*** Opening Extracted information ***

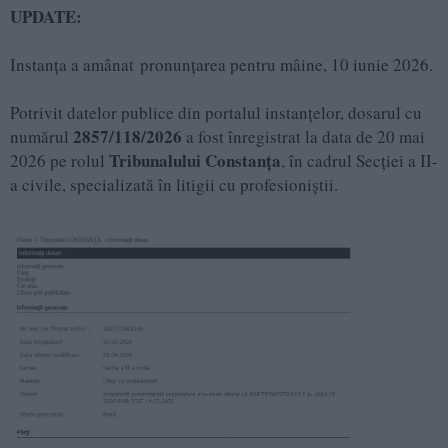
UPDATE:
Instanța a amânat pronunţarea pentru mâine, 10 iunie 2026.
Potrivit datelor publice din portalul instanțelor, dosarul cu
2857/118/2026
numărul
a fost înregistrat la data de 20 mai
Tribunalului Constanța
2026 pe rolul
, în cadrul Secției a II-
a civile, specializată în litigii cu profesioniștii.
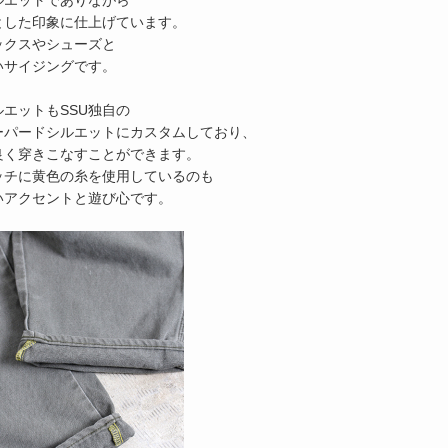
とした印象に仕上げています。
ックスやシューズと
いサイジングです。
エットもSSU独自の
ーパードシルエットにカスタムしており、
良く穿きこなすことができます。
ッチに黄色の糸を使用しているのも
いアクセントと遊び心です。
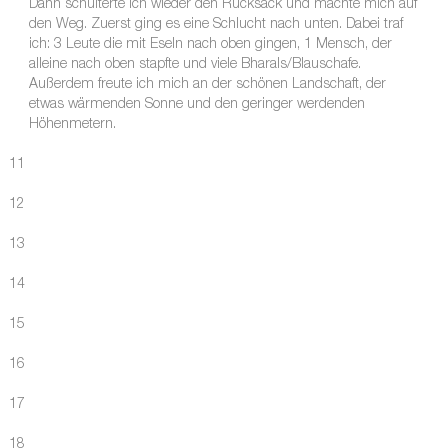
Dann schulterte ich wieder den Rucksack und machte mich auf
den Weg. Zuerst ging es eine Schlucht nach unten. Dabei traf
ich: 3 Leute die mit Eseln nach oben gingen, 1 Mensch, der
alleine nach oben stapfte und viele Bharals/Blauschafe.
Außerdem freute ich mich an der schönen Landschaft, der
etwas wärmenden Sonne und den geringer werdenden
Höhenmetern.
11
12
13
14
15
16
17
18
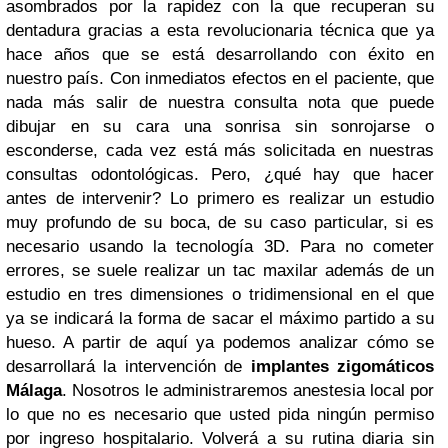
asombrados por la rapidez con la que recuperan su
dentadura gracias a esta revolucionaria técnica que ya
hace años que se está desarrollando con éxito en
nuestro país. Con inmediatos efectos en el paciente, que
nada más salir de nuestra consulta nota que puede
dibujar en su cara una sonrisa sin sonrojarse o
esconderse, cada vez está más solicitada en nuestras
consultas odontológicas. Pero, ¿qué hay que hacer
antes de intervenir? Lo primero es realizar un estudio
muy profundo de su boca, de su caso particular, si es
necesario usando la tecnología 3D. Para no cometer
errores, se suele realizar un tac maxilar además de un
estudio en tres dimensiones o tridimensional en el que
ya se indicará la forma de sacar el máximo partido a su
hueso. A partir de aquí ya podemos analizar cómo se
desarrollará la intervención de
implantes zigomáticos
Málaga
. Nosotros le administraremos anestesia local por
lo que no es necesario que usted pida ningún permiso
por ingreso hospitalario. Volverá a su rutina diaria sin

*** Closing Extracted information ***

§ The problem
Each line containing "realizar" belongs in the answer; pick these out of the material and copy them.

§ Answer to the problem
antes de intervenir? Lo primero es realizar un estudio
errores, se suele realizar un tac maxilar además de un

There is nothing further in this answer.